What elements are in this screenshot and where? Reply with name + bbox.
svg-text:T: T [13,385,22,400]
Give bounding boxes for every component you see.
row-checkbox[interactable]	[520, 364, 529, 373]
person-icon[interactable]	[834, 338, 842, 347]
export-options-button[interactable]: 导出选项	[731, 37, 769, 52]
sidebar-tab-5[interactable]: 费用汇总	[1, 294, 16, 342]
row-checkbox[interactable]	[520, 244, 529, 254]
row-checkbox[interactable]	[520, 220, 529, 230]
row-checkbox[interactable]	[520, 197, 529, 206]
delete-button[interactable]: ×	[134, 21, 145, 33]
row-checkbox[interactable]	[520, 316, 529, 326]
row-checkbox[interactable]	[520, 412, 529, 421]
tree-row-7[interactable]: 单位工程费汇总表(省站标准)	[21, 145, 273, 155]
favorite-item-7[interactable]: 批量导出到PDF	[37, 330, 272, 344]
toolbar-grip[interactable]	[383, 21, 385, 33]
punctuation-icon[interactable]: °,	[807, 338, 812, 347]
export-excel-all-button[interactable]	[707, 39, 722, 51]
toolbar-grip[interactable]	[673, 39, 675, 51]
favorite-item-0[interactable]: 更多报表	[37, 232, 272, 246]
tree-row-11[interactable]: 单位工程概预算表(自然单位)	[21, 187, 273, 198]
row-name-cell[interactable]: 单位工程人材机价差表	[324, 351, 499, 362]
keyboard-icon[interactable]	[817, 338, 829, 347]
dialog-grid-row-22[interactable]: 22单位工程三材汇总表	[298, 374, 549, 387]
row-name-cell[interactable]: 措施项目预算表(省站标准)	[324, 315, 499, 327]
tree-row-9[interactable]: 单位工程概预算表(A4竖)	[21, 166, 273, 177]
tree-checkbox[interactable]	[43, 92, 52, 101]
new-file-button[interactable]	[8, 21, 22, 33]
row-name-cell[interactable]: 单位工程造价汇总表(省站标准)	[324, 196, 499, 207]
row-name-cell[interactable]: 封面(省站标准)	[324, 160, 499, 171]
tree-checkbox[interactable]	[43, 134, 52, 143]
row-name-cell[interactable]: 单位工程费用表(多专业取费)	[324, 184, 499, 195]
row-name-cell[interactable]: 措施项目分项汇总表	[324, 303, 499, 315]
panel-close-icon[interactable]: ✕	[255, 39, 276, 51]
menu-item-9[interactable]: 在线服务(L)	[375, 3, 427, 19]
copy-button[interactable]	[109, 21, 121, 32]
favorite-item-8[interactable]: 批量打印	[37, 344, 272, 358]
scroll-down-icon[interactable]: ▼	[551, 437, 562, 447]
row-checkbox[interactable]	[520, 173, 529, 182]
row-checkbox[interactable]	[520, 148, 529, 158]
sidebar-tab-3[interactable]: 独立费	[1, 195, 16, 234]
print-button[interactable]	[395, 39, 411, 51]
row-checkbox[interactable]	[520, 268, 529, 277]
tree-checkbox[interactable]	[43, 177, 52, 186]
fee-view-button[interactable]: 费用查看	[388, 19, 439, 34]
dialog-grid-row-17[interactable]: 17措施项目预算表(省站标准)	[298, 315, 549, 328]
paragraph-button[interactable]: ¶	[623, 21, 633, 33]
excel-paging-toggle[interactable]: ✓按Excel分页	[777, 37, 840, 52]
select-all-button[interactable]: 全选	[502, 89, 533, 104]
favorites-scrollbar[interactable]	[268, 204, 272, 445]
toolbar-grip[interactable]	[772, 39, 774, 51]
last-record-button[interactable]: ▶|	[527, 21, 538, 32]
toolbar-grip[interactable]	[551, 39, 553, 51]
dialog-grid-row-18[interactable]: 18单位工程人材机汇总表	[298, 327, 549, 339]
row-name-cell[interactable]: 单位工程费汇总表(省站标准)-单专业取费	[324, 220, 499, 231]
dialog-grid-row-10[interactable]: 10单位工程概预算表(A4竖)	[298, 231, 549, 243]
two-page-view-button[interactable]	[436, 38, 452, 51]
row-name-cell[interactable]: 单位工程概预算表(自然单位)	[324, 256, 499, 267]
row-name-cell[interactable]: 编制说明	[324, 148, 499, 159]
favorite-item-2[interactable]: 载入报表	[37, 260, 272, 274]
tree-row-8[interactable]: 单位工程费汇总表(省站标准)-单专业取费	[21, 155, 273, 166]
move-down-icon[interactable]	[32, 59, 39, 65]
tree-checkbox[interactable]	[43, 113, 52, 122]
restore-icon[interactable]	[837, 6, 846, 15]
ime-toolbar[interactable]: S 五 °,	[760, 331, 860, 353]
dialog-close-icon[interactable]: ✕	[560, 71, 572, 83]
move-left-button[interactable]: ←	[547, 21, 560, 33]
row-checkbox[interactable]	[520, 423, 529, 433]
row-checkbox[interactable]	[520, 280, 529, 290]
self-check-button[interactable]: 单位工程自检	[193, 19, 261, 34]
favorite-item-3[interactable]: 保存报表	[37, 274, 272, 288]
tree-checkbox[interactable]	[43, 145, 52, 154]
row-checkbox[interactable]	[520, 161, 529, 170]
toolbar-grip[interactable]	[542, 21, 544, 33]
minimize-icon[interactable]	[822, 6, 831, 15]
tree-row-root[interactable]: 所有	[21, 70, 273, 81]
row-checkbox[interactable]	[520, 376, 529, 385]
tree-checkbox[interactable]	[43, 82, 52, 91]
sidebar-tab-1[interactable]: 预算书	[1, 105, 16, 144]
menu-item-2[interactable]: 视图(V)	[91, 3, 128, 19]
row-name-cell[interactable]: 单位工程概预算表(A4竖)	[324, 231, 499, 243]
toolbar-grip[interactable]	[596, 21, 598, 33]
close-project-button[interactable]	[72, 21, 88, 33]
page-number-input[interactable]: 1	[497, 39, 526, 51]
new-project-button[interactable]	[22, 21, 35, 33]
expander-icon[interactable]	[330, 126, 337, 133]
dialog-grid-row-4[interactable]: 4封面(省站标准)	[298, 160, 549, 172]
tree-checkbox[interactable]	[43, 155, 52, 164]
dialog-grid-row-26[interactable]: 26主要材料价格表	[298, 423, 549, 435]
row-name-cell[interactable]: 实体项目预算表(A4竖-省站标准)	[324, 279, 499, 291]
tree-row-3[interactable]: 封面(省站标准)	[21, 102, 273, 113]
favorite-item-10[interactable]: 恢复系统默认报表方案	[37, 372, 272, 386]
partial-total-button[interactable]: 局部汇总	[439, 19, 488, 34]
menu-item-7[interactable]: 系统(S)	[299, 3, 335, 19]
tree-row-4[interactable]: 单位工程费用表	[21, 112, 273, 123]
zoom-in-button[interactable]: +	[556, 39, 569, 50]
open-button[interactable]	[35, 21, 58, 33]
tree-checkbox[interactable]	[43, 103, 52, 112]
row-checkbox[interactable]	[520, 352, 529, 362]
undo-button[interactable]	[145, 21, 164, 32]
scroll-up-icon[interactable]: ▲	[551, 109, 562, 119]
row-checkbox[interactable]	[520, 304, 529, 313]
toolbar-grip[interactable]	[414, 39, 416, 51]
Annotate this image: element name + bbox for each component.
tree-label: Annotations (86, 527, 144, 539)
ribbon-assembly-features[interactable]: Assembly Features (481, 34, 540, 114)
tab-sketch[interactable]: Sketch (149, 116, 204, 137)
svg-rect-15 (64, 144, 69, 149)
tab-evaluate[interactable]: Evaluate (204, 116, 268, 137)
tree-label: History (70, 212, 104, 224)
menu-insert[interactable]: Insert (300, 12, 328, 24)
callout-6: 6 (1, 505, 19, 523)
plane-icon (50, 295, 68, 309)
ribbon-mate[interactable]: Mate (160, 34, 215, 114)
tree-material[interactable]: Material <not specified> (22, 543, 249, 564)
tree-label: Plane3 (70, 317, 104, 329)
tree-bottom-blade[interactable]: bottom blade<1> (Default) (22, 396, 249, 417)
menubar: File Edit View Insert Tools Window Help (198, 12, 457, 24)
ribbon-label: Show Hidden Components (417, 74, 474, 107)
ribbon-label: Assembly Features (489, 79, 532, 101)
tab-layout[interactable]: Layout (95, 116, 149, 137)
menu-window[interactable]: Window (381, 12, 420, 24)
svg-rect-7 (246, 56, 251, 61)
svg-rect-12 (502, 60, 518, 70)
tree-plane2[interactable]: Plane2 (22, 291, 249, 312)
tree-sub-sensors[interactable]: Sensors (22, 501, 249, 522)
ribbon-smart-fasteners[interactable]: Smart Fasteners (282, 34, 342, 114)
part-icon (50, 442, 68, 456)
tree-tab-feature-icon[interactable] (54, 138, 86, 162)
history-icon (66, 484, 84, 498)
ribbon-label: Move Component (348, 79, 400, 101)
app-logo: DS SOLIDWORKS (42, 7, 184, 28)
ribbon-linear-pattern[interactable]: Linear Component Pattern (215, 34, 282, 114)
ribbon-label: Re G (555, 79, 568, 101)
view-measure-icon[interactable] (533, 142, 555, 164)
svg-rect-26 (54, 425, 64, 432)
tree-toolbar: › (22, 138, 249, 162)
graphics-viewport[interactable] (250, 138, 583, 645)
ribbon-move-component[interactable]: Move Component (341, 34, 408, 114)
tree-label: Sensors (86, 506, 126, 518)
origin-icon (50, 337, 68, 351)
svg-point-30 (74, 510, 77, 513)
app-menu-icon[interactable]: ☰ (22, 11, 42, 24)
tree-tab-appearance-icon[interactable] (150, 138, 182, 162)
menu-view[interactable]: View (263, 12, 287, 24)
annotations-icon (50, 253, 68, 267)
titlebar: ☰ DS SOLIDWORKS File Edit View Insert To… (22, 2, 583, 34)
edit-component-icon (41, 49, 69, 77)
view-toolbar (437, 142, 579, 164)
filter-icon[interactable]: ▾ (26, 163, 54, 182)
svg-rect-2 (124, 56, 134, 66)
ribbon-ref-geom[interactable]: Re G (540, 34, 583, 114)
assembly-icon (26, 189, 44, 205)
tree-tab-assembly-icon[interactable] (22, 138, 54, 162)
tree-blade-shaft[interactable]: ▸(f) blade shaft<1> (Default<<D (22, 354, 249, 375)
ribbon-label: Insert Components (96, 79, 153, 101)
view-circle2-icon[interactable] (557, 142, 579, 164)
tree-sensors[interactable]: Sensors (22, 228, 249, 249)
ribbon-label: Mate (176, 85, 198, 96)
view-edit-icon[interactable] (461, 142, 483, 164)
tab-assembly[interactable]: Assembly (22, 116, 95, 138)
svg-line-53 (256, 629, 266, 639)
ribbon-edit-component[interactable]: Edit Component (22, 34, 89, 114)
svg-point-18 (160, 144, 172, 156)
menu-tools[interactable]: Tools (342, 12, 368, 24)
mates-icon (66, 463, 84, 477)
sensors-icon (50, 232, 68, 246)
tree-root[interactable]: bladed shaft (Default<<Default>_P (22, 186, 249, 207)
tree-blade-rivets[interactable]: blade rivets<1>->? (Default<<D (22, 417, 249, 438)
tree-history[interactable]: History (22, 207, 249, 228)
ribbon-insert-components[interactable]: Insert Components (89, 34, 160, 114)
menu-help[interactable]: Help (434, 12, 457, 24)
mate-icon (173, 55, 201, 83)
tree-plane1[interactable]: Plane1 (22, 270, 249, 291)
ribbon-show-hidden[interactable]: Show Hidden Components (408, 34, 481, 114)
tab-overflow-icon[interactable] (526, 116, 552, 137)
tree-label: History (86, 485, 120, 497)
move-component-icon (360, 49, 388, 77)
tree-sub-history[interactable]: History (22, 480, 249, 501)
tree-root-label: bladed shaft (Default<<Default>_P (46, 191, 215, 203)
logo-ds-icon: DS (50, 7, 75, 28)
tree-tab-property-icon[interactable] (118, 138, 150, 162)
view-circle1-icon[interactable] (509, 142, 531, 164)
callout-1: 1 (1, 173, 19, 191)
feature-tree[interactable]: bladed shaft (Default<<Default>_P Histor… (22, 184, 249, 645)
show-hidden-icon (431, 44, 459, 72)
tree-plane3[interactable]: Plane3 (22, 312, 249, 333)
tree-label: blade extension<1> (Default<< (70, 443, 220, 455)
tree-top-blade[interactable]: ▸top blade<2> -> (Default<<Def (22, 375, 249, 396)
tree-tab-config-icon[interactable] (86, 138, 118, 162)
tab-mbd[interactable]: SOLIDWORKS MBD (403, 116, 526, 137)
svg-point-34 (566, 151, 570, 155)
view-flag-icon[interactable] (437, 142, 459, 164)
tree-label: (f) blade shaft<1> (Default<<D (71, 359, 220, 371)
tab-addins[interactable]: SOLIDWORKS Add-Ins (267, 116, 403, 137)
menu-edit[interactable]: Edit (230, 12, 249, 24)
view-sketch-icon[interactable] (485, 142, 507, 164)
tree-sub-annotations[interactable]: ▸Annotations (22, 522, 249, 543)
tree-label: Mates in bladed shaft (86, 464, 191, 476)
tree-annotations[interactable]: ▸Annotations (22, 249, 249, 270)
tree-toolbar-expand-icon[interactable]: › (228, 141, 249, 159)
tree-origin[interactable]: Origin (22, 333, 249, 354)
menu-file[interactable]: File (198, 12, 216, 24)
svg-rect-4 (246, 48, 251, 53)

_ _ _ _

Work order: Copy all lines from the material that contain "bladed".

Answer to the problem:
tree-root[interactable]: bladed shaft (Default<<Default>_P (22, 186, 249, 207)
tree-root-label: bladed shaft (Default<<Default>_P (46, 191, 215, 203)
feature-tree[interactable]: bladed shaft (Default<<Default>_P Histor… (22, 184, 249, 645)
tree-label: Mates in bladed shaft (86, 464, 191, 476)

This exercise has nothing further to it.